Question

The population of Andhra Pradesh in \[1988\] was ${ 5.4 \times {{10}^7}^{}}$ . If the population was growing at a constant rate of \[2.4\% \;p.a.\], what will be the population in 2008? Given that ${\left( {1.024} \right)^{20}} = 1.60694$

Answer 1

Hint: To solve this type of problem we need to know the formula of compound interest because the calculation of population uses parallel concepts as compound interest. Here this question can be solved by using the same concept.

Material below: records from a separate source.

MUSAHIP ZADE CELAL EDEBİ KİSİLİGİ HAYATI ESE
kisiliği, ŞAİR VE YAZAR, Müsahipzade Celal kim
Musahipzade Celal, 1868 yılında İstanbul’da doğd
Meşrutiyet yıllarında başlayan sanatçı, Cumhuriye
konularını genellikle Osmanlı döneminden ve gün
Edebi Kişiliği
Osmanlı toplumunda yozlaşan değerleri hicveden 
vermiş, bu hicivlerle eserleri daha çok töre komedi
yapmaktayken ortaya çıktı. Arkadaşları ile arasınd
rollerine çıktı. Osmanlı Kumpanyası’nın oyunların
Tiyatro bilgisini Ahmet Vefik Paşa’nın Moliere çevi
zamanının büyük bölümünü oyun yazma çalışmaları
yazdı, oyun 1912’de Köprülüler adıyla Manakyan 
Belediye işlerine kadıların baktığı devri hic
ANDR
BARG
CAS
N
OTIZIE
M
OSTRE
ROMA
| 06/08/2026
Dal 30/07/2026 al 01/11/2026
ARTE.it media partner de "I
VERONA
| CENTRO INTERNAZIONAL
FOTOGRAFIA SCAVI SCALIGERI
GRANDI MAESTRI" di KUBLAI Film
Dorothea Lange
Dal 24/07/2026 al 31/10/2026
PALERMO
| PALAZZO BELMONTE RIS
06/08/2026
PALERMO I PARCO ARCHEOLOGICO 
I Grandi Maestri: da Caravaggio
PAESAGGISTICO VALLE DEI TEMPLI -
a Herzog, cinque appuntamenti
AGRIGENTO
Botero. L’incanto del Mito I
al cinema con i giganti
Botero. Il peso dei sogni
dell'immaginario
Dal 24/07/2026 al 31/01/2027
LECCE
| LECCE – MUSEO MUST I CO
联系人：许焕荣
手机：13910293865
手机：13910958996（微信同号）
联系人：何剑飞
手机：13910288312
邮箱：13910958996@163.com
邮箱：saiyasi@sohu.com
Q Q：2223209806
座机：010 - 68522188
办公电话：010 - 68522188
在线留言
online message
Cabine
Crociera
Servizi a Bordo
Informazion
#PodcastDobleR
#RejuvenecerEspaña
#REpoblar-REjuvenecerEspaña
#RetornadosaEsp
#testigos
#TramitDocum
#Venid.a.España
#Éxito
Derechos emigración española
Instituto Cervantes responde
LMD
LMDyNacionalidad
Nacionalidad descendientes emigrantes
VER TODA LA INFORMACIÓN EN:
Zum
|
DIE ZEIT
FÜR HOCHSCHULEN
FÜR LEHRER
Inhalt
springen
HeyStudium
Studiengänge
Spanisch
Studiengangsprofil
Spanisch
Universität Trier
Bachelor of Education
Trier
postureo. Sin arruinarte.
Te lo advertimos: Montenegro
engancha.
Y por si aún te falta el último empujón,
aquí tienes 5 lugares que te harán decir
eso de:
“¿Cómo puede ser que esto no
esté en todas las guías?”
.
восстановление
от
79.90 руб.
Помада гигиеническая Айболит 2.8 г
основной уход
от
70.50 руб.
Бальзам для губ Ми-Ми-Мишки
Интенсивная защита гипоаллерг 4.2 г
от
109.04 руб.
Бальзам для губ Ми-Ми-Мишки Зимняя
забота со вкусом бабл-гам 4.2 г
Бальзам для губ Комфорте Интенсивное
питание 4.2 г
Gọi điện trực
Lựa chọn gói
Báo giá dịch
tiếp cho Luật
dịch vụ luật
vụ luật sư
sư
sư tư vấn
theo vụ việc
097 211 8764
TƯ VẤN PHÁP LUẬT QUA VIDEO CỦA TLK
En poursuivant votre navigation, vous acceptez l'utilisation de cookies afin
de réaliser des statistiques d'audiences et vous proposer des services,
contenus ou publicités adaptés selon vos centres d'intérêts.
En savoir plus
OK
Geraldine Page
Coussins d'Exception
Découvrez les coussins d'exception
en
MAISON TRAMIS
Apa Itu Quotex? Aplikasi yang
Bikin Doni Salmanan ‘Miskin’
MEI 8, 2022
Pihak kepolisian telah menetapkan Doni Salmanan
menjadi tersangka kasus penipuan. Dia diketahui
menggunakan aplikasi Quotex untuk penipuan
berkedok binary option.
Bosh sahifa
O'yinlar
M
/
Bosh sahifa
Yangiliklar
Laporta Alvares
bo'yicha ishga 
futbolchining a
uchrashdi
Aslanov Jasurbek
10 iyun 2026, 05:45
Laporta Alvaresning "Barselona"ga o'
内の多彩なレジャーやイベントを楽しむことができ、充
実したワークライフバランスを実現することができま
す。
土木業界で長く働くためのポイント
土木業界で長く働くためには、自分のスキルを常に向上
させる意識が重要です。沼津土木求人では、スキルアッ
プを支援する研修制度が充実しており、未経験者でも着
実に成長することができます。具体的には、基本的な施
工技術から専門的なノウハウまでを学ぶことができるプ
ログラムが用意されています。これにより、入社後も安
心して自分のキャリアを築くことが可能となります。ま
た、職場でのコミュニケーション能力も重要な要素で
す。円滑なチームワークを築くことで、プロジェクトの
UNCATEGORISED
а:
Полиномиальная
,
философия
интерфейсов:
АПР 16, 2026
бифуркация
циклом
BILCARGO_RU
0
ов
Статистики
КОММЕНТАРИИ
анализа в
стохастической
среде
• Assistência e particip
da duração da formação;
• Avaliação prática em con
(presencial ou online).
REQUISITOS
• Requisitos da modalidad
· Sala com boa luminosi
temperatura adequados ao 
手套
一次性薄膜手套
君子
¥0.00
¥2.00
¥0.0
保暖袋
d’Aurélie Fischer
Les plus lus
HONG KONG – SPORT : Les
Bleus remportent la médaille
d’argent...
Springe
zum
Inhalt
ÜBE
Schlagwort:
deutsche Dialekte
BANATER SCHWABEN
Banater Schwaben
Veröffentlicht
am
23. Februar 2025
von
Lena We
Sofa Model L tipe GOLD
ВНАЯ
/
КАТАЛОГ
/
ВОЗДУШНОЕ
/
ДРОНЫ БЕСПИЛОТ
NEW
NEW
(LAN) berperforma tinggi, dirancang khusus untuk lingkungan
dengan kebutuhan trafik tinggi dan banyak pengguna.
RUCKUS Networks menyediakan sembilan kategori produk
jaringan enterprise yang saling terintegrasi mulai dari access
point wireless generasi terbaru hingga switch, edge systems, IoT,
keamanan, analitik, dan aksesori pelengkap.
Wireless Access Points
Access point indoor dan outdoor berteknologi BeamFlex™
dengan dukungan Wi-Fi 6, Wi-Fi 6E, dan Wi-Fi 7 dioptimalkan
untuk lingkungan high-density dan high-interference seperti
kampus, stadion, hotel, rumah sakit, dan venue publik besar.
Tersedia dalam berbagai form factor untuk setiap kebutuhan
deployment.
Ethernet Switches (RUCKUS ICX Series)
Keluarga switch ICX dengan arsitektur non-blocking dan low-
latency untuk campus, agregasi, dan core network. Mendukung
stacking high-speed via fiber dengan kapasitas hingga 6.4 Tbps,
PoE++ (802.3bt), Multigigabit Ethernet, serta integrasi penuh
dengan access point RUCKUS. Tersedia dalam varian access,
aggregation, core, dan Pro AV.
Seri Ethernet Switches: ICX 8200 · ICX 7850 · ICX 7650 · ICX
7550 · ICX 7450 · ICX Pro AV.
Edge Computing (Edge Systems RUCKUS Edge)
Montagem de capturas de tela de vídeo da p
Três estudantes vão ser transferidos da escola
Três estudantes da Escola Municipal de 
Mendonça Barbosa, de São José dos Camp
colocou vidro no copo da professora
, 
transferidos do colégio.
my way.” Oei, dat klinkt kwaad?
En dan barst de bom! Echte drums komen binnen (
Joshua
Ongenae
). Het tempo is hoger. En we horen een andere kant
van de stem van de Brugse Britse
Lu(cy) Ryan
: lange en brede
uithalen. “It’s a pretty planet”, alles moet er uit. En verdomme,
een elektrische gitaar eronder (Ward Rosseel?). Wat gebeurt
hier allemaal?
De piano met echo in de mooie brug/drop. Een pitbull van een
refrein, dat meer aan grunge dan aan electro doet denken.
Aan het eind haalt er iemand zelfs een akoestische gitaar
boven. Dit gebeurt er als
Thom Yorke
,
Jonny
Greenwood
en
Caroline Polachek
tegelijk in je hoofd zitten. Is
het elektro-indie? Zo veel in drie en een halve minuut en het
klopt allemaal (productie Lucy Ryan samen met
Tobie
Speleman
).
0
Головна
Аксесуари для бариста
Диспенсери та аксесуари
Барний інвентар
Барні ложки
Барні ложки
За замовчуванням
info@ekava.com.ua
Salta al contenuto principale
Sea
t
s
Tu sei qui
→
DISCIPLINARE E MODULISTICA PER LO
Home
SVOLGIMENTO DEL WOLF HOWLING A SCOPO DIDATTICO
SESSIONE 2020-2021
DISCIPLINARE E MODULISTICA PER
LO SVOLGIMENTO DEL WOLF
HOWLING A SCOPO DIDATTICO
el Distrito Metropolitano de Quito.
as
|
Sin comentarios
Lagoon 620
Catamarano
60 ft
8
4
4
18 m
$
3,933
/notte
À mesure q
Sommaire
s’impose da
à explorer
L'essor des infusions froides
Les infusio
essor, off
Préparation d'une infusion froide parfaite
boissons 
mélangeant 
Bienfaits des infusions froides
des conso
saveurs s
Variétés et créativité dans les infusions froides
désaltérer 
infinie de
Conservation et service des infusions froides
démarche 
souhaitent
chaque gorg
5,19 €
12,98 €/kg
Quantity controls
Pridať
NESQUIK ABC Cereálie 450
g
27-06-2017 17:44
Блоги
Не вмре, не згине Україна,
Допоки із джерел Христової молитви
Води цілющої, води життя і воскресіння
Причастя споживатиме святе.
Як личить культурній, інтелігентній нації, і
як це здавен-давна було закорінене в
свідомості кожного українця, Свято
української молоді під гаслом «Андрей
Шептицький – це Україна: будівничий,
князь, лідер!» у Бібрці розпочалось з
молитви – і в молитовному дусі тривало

Complete step-by-step answer:
The population of a particular year is given by
\[ \Rightarrow {P_n} = {P_0}{\left( {1 + \dfrac{r}{{100}}} \right)^n}\]
where \[{P_{0}} = \;\]Population in \[1988\]
\[ \Rightarrow {P_n} = \;\] Population in n years after \[1988\]
\[ \Rightarrow r = \;\]Population growth rate
\[ \Rightarrow n = \;\]Number of years after \[1988\]
Here the total number of years in from \[1988\] to \[2008\] is \[20\] year
\[
  { \Rightarrow {P_0} = 5.4 \times {{10}^7}^{}} \\
  {\Rightarrow n = 20} \\
  {\Rightarrow r = 2.4\% }
\]
Now calculating population in \[2008\]
Apply the formula
\[ \Rightarrow {P_n} = {P_0}{\left( {1 + \dfrac{r}{{100}}} \right)^n}\]
Put all the given values
\[
  { \Rightarrow {P_{2008}} = 5.4 \times {{10}^7}{{\left( {1 + \dfrac{{2.4}}{{100}}} \right)}^{20}}} \\
  { = 5.4 \times {{10}^7} \times 1.60694} \\
  { = 8.677 \times {{10}^7}}
\]
Hence, the population of Andhra Pradesh in 2008 will be \[8.677 \times {10^7}\].
So, the correct answer is “\[8.677 \times {10^7}\].”.

Note: We have seen in this solution that we have used the same formula which we are generally used to calculate the total amount in case of compound interest as the nature by which the population was increasing o demands it.